US Foreign Aid—Where Has It Gone?

The Wall Street Journal‘s lede lays out the general idea:

The US was the world’s largest funder of foreign aid for decades—propping up education, health services and human rights in developing countries and supporting the militaries of strategic allies.

And the next paragraph led with this:

Programs often associated with foreign aid, such as humanitarian assistance, made up a large slice of the total.

There are a lot of useful data in the article, but it’s incomplete.

Two questions the WSJ didn’t address: of all that foreign aid for “developing countries,” how much went directly to the nominally intended recipients in the target nation’s people? Of the foreign aid that went to the target nation’s government, how much of that flowed on through to the nominally intended recipients in the nation’s people?

It’s interesting, too, to see that of all the OECD nations, the US is last, in percent of GDP terms, in handing out foreign aid. It would be good to see the answers to those two questions for the other member nations.

Lots of Angst

DOGE personnel have been granted, by newly seated Treasury Secretary Scott Bessent, access to Treasury’s payment system that distributes trillions of dollars in entitlement benefits, grants and tax refunds. The bodice-ripping from the Left, from Progressive-Democratic Party Congressmen, and from too many Republicans is awesome in its loud anxiety. No small part of that hysteria centers on those personnel’s ability to cut off all payments to everyone—including Social Security payments! Except that the access is read only; there is no ability to change anything, only to see and then to report.

The need for the seeing and reporting centers on this: the payment system is one that is run by career civil servants. It’s certainly true that allowing an entity not itself subject to oversight except by the President is fraught with danger. More than the privacy aspect of the access, though, I suspect the danger primarily is to Party and those career civil servants’ prerogatives.

We’ve already seen the extent, depth, and expense in dollars and liberty the danger already realized from so much of Federal government being run by career civil servants, bureaucrats entrenched in their long-term incumbency.
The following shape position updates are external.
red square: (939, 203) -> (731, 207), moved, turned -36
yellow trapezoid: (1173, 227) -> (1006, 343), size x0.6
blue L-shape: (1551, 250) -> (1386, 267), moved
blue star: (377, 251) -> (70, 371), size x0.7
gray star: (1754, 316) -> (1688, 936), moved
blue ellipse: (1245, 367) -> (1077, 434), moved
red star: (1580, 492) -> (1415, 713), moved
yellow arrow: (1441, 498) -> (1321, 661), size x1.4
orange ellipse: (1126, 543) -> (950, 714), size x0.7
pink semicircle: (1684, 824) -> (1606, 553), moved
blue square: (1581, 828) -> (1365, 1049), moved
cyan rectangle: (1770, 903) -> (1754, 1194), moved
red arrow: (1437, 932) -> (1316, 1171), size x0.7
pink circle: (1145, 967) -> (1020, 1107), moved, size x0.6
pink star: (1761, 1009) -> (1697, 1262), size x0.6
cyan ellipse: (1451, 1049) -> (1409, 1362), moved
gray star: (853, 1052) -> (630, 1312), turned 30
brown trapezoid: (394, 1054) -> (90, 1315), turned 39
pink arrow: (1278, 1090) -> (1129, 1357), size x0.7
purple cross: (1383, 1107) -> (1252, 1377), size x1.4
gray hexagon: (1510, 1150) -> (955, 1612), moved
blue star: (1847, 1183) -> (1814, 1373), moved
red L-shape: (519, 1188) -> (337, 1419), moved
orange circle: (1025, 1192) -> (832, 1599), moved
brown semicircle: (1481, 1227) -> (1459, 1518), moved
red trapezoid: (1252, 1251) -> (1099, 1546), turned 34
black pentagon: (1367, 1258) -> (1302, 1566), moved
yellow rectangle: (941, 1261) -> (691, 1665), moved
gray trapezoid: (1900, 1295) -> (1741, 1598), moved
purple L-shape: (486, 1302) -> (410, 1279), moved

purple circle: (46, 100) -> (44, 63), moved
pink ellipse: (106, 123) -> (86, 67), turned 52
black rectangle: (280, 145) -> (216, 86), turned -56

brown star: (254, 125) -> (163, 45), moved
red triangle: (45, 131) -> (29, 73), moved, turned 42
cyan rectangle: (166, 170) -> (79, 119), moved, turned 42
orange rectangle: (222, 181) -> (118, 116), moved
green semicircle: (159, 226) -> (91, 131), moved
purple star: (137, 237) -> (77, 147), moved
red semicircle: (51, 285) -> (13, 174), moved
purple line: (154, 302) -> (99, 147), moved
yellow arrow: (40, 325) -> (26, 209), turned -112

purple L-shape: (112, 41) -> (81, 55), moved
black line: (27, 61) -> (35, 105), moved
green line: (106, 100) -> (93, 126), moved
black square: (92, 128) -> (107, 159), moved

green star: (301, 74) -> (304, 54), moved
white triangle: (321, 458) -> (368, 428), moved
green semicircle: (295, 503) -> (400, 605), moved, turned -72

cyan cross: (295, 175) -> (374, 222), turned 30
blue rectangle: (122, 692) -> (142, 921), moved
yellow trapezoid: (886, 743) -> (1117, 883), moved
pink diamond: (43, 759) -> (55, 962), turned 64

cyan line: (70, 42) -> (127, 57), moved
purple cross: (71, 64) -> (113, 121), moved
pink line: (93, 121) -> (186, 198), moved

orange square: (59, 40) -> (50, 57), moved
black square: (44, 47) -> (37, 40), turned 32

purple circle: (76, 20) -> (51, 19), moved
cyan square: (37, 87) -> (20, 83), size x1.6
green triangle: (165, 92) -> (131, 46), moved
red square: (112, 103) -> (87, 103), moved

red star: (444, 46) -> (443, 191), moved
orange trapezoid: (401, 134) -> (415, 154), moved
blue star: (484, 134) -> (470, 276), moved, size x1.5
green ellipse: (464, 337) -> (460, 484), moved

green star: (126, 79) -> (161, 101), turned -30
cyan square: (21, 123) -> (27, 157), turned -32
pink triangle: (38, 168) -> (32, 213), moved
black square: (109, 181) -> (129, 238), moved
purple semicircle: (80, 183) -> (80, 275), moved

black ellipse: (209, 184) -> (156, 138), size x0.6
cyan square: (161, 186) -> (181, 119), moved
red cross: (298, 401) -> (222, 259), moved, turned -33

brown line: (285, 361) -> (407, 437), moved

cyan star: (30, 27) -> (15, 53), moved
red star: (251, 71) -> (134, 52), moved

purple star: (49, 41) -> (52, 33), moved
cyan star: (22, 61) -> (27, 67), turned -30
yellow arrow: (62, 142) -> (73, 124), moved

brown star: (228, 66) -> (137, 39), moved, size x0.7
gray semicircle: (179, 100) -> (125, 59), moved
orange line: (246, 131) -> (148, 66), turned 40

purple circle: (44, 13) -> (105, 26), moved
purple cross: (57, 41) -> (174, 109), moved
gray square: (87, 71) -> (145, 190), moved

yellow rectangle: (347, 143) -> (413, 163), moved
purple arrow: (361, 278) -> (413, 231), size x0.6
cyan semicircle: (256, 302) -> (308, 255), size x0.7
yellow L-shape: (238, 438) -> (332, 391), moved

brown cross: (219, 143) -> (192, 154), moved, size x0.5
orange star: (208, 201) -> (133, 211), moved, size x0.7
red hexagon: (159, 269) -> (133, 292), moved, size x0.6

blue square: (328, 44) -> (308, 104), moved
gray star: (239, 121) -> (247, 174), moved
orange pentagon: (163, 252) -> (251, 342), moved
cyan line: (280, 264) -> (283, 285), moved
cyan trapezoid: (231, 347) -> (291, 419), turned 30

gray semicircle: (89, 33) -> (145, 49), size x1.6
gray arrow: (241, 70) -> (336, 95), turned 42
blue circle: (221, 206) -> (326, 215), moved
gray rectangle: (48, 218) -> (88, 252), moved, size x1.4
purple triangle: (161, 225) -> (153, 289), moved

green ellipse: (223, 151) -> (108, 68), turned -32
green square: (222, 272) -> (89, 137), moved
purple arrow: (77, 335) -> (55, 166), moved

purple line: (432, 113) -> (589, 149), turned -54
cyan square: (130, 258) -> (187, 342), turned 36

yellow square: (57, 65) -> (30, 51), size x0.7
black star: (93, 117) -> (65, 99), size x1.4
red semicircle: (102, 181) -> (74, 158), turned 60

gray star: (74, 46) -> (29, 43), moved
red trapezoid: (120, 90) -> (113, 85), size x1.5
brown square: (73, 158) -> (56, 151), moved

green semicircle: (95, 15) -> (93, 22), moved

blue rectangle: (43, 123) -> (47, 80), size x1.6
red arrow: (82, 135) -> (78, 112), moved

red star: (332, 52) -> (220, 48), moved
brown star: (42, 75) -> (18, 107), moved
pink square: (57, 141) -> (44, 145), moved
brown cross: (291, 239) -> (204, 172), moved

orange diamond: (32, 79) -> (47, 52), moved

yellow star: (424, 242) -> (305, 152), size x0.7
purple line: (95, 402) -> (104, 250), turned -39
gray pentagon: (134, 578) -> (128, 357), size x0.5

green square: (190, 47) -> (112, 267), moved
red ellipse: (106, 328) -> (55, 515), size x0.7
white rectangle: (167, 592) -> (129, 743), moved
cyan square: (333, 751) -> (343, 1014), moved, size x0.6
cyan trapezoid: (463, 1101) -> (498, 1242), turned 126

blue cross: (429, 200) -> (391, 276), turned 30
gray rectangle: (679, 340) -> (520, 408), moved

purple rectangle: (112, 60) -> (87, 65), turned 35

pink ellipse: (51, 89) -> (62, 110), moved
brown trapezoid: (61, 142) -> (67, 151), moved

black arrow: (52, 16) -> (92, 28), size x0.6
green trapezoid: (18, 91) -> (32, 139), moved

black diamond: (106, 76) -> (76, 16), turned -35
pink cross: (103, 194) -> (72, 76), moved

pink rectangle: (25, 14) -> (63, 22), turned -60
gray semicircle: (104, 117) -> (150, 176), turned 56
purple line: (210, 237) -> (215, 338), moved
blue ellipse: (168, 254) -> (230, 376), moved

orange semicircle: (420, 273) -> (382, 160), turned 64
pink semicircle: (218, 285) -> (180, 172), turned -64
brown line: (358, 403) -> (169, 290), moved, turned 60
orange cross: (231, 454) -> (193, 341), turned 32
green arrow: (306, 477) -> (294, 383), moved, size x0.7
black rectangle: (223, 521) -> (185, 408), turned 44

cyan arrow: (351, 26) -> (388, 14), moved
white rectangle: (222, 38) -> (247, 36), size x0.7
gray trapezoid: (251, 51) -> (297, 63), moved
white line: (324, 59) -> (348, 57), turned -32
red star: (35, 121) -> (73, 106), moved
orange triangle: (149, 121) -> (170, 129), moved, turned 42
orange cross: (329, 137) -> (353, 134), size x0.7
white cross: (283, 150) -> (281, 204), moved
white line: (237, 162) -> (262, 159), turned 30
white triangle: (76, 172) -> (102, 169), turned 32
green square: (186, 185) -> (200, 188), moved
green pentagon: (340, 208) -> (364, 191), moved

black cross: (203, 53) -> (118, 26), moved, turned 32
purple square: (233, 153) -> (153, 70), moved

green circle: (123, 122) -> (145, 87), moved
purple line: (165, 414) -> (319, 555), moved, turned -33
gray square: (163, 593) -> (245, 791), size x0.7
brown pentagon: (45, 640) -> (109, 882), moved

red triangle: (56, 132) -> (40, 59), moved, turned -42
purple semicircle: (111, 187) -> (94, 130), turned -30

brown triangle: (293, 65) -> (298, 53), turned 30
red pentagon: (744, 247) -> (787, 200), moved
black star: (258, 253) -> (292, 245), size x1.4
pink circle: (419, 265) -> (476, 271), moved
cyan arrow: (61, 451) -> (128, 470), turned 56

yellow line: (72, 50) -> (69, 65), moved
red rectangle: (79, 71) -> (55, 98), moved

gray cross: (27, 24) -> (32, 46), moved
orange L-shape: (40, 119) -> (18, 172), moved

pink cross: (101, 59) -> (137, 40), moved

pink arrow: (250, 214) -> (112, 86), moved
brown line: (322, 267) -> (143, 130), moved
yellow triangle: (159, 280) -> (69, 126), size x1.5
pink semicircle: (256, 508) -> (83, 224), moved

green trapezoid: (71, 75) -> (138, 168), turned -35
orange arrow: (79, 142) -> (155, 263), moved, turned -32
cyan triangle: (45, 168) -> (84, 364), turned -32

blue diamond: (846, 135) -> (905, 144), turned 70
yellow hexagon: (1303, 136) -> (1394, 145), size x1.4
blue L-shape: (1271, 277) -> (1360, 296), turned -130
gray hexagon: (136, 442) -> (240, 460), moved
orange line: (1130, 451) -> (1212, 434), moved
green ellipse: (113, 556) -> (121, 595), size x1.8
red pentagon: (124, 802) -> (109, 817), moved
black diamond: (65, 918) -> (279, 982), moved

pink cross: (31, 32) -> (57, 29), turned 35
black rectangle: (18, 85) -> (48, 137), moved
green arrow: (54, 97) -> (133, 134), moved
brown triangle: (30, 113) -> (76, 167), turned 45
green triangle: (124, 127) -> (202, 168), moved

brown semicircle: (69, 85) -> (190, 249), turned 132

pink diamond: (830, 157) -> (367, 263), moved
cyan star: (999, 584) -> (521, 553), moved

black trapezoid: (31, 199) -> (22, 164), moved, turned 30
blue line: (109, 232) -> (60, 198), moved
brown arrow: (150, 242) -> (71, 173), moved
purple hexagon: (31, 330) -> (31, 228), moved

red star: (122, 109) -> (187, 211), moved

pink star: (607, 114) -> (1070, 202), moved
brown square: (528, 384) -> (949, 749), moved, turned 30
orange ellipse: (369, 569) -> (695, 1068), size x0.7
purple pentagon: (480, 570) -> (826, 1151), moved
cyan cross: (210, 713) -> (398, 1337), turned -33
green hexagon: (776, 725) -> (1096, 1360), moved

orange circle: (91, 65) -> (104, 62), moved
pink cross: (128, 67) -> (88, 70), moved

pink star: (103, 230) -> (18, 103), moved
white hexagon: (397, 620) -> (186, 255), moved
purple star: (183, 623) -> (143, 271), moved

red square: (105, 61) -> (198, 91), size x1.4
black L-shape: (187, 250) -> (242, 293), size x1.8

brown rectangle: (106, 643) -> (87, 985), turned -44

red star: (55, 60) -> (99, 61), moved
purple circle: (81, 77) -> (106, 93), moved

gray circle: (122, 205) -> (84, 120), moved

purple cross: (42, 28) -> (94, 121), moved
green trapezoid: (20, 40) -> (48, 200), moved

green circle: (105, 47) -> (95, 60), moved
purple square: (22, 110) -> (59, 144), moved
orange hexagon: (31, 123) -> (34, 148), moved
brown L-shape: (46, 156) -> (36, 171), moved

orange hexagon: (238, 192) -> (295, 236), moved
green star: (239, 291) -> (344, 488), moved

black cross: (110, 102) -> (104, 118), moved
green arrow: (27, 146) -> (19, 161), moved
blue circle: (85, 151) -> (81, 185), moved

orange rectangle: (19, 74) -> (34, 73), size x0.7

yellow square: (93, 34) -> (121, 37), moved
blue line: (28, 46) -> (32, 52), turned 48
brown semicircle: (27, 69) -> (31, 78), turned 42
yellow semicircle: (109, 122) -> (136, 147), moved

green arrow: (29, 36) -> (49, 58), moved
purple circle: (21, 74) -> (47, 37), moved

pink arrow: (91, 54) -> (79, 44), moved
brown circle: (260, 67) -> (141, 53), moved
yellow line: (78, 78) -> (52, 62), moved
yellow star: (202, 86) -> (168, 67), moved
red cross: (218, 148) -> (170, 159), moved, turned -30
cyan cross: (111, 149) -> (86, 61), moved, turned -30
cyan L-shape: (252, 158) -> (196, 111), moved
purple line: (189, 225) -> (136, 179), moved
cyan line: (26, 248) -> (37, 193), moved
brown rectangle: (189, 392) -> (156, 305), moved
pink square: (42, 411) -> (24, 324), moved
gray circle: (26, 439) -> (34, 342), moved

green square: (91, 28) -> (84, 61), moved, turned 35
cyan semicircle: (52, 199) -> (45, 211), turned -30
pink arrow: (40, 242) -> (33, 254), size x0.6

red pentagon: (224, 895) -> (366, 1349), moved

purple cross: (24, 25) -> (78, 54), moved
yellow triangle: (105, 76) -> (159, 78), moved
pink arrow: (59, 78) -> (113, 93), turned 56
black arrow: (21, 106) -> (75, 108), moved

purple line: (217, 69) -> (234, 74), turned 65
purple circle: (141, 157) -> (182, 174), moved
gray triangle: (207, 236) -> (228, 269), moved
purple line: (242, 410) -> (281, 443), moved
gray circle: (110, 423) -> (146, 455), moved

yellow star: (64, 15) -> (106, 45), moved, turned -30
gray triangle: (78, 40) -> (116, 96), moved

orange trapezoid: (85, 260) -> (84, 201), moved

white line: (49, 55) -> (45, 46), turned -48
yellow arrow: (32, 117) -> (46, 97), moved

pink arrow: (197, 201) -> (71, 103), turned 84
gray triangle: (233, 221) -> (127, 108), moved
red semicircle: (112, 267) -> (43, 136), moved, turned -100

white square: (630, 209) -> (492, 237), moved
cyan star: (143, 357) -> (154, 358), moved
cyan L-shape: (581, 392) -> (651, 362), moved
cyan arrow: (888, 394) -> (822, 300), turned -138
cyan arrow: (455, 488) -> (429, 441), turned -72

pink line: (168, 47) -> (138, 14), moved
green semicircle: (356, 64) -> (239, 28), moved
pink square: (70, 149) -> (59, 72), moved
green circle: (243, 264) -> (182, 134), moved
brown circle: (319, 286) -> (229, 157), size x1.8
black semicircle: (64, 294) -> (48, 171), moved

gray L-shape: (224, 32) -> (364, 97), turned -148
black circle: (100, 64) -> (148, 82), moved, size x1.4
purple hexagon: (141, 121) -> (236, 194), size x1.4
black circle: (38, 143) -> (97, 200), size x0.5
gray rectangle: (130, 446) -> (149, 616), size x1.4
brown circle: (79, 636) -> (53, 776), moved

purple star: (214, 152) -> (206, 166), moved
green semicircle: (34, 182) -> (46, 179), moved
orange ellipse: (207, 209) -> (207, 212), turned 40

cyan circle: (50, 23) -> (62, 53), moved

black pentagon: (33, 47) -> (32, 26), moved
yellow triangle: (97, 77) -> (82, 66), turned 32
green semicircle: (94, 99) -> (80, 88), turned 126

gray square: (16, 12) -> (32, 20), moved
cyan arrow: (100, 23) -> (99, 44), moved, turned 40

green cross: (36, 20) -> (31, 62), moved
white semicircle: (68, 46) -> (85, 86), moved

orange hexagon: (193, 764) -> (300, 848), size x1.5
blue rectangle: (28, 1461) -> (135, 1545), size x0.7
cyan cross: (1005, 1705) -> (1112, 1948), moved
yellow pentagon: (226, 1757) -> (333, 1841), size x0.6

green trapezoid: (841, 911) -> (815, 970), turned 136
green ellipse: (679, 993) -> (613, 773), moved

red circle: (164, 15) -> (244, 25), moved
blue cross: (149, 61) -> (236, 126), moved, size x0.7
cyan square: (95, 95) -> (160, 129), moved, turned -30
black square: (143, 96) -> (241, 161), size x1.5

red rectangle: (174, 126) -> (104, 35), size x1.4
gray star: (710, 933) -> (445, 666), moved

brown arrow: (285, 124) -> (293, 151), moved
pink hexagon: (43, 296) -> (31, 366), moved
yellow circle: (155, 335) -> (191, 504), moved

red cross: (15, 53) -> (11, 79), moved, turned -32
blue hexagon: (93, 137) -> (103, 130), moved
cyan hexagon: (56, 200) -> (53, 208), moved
It’s useful to have a group not beholden to the Bureaucratic State take a hard look at the doings and spendings of Treasury’s payment system and the “career civil servants” running it.

Stipulate that the vast majority of those personnel are entirely on the up and up and do their work diligently and with honest dedication. It would only take a few to do vast damage through misspending or stealing funds. A Treasury inspection, or an inspection run by civil servants from elsewhere in the administration, leaves too much room for papering over gross mistakes, for covering up outright wrong-doing.

The gains from largely unaccountable DOGE personnel doing this inspection is worth the risks involved, especially given the size of the realized risk from current practice.

Mission Addendum

I posted a bit ago about the missions of DOGE and Congress. Here are some data that lend concreteness to that post’s claims; these data concern some $162 billion in misspent monies.

That figure is likely an undercount because not all federal agencies follow reporting guidelines.
Under the Payment Integrity Information Act, agencies are required to manage payments by identifying risks, taking corrective measures, and reporting on their efforts. However, the GAO found that some agencies are not fully following the required guidelines for reporting data annually.

GAO’s 2023 report on the matter had this, summarized at the JtN link above (the second one):

10 federal agencies under the Chief Financial Officers Act were noncompliant in fiscal 2022. Additionally, nine of these agencies failed to meet standards for the same programs in 2021 and 2022.
Agencies that remain noncompliant with payment integrity standards for two or more consecutive years must submit additional proposals to the Office of Management and Budget. OMB is key in dealing with improper payments and outlining improvement plans.
The plans must be included in the agency’s annual budget submission….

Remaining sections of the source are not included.